TASK
Extract every line starting at the line that contains "işləri aparılır –" and ending with the final line of the data, inclusive; give only those lines, word for word.

Records excerpted from a collection
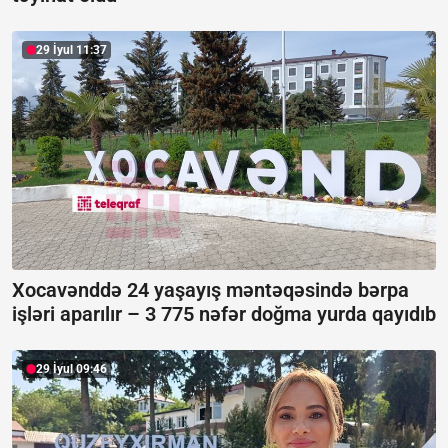
29 İyul 11:37
Xocavənddə 24 yaşayış məntəqəsində bərpa
işləri aparılır –
3 775 nəfər doğma yurda qayıdıb
29 İyul 09:46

YOUR SOLUTION
işləri aparılır –
3 775 nəfər doğma yurda qayıdıb
29 İyul 09:46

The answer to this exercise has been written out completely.